▸ Your goal:
Go through the data below and return each line containing the word "metsien".

*** Opening Records shown ***

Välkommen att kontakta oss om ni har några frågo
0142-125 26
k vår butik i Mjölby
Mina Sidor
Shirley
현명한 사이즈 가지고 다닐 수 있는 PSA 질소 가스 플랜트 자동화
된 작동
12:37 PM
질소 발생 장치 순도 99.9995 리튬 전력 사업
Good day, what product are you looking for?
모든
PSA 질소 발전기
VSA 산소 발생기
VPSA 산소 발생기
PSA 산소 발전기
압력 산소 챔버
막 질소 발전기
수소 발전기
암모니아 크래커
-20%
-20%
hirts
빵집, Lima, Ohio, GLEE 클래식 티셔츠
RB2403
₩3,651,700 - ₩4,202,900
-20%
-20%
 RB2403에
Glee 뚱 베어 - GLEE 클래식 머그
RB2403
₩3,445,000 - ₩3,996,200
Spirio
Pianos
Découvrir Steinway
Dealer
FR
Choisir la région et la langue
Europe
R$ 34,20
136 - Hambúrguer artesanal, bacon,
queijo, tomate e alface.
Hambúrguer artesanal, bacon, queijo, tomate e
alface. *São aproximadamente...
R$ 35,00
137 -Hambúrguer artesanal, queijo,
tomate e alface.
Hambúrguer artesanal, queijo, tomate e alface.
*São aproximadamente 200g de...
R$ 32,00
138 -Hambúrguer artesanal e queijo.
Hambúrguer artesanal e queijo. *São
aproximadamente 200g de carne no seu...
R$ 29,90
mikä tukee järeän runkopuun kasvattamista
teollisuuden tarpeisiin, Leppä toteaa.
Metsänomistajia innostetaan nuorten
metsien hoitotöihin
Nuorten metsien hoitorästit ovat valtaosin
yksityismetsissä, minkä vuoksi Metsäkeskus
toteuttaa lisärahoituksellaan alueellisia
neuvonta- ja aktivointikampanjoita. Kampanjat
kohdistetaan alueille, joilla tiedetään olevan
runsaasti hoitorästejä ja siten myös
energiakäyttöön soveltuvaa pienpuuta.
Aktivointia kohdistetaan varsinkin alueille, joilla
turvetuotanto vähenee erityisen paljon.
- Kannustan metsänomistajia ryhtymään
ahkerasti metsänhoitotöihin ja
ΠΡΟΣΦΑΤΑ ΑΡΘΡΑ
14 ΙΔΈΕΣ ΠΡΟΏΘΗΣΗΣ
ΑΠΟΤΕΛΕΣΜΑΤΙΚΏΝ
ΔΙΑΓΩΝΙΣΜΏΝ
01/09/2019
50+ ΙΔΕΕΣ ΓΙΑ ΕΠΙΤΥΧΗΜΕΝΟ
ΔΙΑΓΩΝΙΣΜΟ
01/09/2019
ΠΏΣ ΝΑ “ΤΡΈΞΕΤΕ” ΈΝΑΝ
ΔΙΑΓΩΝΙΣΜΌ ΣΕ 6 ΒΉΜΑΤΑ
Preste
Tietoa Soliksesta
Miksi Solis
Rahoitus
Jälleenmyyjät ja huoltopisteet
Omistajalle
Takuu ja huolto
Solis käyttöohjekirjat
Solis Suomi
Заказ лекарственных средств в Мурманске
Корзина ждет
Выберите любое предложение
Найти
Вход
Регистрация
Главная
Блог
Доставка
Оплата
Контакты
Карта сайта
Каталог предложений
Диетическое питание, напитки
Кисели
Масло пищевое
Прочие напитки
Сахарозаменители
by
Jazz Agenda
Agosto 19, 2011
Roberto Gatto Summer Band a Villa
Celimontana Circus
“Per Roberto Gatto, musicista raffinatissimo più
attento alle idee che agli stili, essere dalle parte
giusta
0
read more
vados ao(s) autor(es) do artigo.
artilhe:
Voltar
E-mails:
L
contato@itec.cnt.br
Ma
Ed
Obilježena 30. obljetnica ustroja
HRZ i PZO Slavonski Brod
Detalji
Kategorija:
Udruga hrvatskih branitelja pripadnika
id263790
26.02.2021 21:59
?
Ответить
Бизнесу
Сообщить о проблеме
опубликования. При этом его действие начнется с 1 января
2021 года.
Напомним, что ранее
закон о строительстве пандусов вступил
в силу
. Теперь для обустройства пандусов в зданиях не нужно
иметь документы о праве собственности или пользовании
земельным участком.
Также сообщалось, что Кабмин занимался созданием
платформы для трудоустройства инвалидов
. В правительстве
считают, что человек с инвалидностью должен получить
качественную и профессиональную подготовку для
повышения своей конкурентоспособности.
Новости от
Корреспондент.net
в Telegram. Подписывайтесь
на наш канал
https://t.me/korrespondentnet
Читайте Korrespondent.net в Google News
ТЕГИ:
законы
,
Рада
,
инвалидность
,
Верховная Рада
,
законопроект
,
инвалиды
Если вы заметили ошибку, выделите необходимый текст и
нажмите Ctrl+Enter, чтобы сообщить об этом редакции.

*** Closing Records shown ***

▸ Exercise solution:
metsien hoitotöihin
Nuorten metsien hoitorästit ovat valtaosin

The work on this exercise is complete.